Copy every record exactly as it appears in the data below.
[[ GIVEN RECORDS open ]]
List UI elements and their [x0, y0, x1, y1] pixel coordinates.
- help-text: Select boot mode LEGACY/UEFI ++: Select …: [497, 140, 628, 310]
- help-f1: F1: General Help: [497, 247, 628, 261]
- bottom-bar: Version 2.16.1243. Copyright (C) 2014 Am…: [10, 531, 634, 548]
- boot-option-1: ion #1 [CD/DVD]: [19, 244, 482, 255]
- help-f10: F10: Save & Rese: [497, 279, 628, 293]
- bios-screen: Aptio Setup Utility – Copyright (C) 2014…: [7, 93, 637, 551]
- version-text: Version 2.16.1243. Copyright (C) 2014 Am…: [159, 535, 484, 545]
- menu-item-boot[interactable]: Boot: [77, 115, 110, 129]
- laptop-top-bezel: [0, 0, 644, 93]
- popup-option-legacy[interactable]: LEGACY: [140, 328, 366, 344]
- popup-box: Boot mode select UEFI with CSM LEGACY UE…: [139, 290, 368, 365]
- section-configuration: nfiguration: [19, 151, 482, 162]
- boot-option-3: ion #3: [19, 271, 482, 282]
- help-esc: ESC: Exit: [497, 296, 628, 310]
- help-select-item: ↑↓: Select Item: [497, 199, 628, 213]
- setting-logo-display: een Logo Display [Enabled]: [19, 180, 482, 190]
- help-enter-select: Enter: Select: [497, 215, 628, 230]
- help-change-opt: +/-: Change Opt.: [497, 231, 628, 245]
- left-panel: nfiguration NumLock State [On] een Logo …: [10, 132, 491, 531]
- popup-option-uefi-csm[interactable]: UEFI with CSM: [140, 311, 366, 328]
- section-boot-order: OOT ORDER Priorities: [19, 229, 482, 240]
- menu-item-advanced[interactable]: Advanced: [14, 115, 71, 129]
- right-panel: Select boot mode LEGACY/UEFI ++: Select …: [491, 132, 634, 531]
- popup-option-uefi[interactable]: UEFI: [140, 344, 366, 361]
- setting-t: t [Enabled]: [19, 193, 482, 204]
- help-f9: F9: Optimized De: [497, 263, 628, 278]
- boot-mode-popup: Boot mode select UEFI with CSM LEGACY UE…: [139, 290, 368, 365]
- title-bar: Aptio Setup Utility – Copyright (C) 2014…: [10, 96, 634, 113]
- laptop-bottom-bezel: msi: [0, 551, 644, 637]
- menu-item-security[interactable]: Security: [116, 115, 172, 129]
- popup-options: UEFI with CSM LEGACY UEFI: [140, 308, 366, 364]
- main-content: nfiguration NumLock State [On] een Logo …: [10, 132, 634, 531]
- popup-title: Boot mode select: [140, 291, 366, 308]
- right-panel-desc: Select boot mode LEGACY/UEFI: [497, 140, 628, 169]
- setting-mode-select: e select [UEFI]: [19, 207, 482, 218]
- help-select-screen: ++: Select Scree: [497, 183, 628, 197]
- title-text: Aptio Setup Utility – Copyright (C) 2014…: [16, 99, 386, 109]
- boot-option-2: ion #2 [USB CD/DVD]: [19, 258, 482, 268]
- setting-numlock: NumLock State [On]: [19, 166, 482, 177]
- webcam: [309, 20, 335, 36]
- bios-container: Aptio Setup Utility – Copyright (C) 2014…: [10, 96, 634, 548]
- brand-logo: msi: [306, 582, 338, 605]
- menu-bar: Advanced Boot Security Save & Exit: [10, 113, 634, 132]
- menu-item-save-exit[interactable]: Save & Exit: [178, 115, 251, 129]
[[ GIVEN RECORDS closed ]]
RESULT BELOW
List UI elements and their [x0, y0, x1, y1] pixel coordinates.
- help-text: Select boot mode LEGACY/UEFI ++: Select …: [497, 140, 628, 310]
- help-f1: F1: General Help: [497, 247, 628, 261]
- bottom-bar: Version 2.16.1243. Copyright (C) 2014 Am…: [10, 531, 634, 548]
- boot-option-1: ion #1 [CD/DVD]: [19, 244, 482, 255]
- help-f10: F10: Save & Rese: [497, 279, 628, 293]
- bios-screen: Aptio Setup Utility – Copyright (C) 2014…: [7, 93, 637, 551]
- version-text: Version 2.16.1243. Copyright (C) 2014 Am…: [159, 535, 484, 545]
- menu-item-boot[interactable]: Boot: [77, 115, 110, 129]
- laptop-top-bezel: [0, 0, 644, 93]
- popup-option-legacy[interactable]: LEGACY: [140, 328, 366, 344]
- popup-box: Boot mode select UEFI with CSM LEGACY UE…: [139, 290, 368, 365]
- section-configuration: nfiguration: [19, 151, 482, 162]
- boot-option-3: ion #3: [19, 271, 482, 282]
- help-esc: ESC: Exit: [497, 296, 628, 310]
- help-select-item: ↑↓: Select Item: [497, 199, 628, 213]
- setting-logo-display: een Logo Display [Enabled]: [19, 180, 482, 190]
- help-enter-select: Enter: Select: [497, 215, 628, 230]
- help-change-opt: +/-: Change Opt.: [497, 231, 628, 245]
- left-panel: nfiguration NumLock State [On] een Logo …: [10, 132, 491, 531]
- popup-option-uefi-csm[interactable]: UEFI with CSM: [140, 311, 366, 328]
- section-boot-order: OOT ORDER Priorities: [19, 229, 482, 240]
- menu-item-advanced[interactable]: Advanced: [14, 115, 71, 129]
- right-panel: Select boot mode LEGACY/UEFI ++: Select …: [491, 132, 634, 531]
- popup-option-uefi[interactable]: UEFI: [140, 344, 366, 361]
- setting-t: t [Enabled]: [19, 193, 482, 204]
- help-f9: F9: Optimized De: [497, 263, 628, 278]
- boot-mode-popup: Boot mode select UEFI with CSM LEGACY UE…: [139, 290, 368, 365]
- title-bar: Aptio Setup Utility – Copyright (C) 2014…: [10, 96, 634, 113]
- laptop-bottom-bezel: msi: [0, 551, 644, 637]
- menu-item-security[interactable]: Security: [116, 115, 172, 129]
- popup-options: UEFI with CSM LEGACY UEFI: [140, 308, 366, 364]
- main-content: nfiguration NumLock State [On] een Logo …: [10, 132, 634, 531]
- popup-title: Boot mode select: [140, 291, 366, 308]
- right-panel-desc: Select boot mode LEGACY/UEFI: [497, 140, 628, 169]
- setting-mode-select: e select [UEFI]: [19, 207, 482, 218]
- help-select-screen: ++: Select Scree: [497, 183, 628, 197]
- title-text: Aptio Setup Utility – Copyright (C) 2014…: [16, 99, 386, 109]
- boot-option-2: ion #2 [USB CD/DVD]: [19, 258, 482, 268]
- setting-numlock: NumLock State [On]: [19, 166, 482, 177]
- webcam: [309, 20, 335, 36]
- bios-container: Aptio Setup Utility – Copyright (C) 2014…: [10, 96, 634, 548]
- brand-logo: msi: [306, 582, 338, 605]
- menu-bar: Advanced Boot Security Save & Exit: [10, 113, 634, 132]
- menu-item-save-exit[interactable]: Save & Exit: [178, 115, 251, 129]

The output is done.